Roger, one of the Mayan Airline pilots who thought he’d gotten a day off because of the weather, wrapped a long white scarf around his neck and threw both ends over his shoulders a la Snoopy. He studied Thad for a moment. “No.”
The Stinson was still on the ground, but the wings sort of waved in the wind that tossed the palm fronds around like salad, as if the old craft wanted to fly like a bird instead of a plane and couldn’t wait to get on with it. Outside, Ralph Weicherding was trying to drag Romana Guerrero on board. Her bun had blown out into a modified bush, her peasant skirt was wrapped around her thighs, and she outweighed Ralph.
“That lady shows good sense.” Roger flicked at a gauge with the nail of a forefinger. A sticky needle moved cautiously to the right. There were a fair number of empty holes in that instrument panel, a few cut wires hanging down from behind. This was the pilot’s own “recreation” plane.
Thad was half-scared and half wondering how danger could frighten him so muc
h after the eyeball in the Metnál. He’d missed Vietnam, however narrowly, because somebody in Washington decided veterinarians were too scarce in Alaska and because Thad’s name had appeared on a proposal to save wildlife in a projected refuge that had never been heard of since. Mostly, Thad treated big dogs and little cats and their winter-weary owners. He thought the eyeball had been his combat service, but it made no difference now. He’d watched his mother die, and his son, and would have expected this experience to matter less. “Hope this thing doesn’t have the original engine.”
“Only fifty hours since last overhaul.” Roger flashed a set of Hollywood teeth. “Many bucks and new stuff put in this old baby.”
“How’d Weicherding talk you into this, besides money?”
“What’s besides money?” Roger stuffed some padding back into the pilot’s seat. “Almost everything’s fixed up but the cabin.”

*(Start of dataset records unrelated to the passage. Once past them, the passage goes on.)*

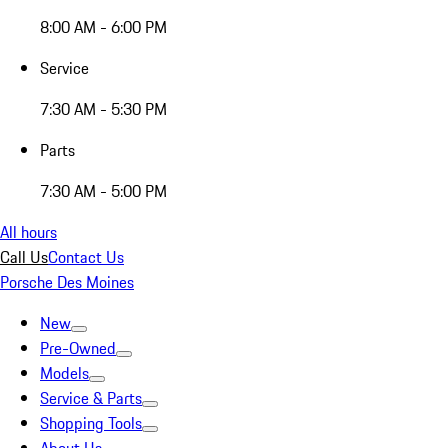
8:00 AM - 6:00 PM
Service
7:30 AM - 5:30 PM
Parts
7:30 AM - 5:00 PM
All hours
Call Us
Contact Us
Porsche Des Moines
New
Pre-Owned
Models
Service & Parts
Shopping Tools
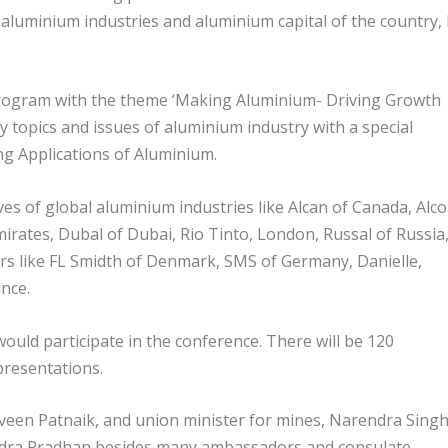
 aluminium industries and aluminium capital of the country,
program with the theme ‘Making Aluminium- Driving Growth
y topics and issues of aluminium industry with a special
 Applications of Aluminium.
ves of global aluminium industries like Alcan of Canada, Alc
mirates, Dubal of Dubai, Rio Tinto, London, Russal of Russia
s like FL Smidth of Denmark, SMS of Germany, Danielle,
ance.
ould participate in the conference. There will be 120
 presentations.
aveen Patnaik, and union minister for mines, Narendra Sing
dra Pradhan besides many ambassadors and consulate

“It’s the cabin that keeps us in here and the ‘almost’ that keeps this thing in the air to Mayan Cay.”
“You got it.”
The door opened and the UPI reporter crawled into the seat behind Thad. “She won’t come. And the first wise-off on that remark wins a free broken jaw.”
A crony of Roger’s released the tie-downs that weren’t doing much to hold the Stinson at bay, and it taxied around one of the corrugated lean-tos that served as hangars in this demented place. The nose of the plane sat up so high it filled the windshield, and the pilot had to look out the side windows to navigate. Thad stared up at the haze of whirling propeller and tried not to think about how much he wished he’d had good sense like Romana Guerrero. The Stinson picked up speed. It crabbed sideways in the wind, and he caught a glimpse of marginal runway, mercifully empty.
“Don’t you have to radio for clearance or something?”
“What radio?” And pitching palms and a few houses and a choppy sea and the surface of the earth dropped out from under them. They rose in a wind-zagged course and leveled off, clearing most of the windshield of Stinson nose.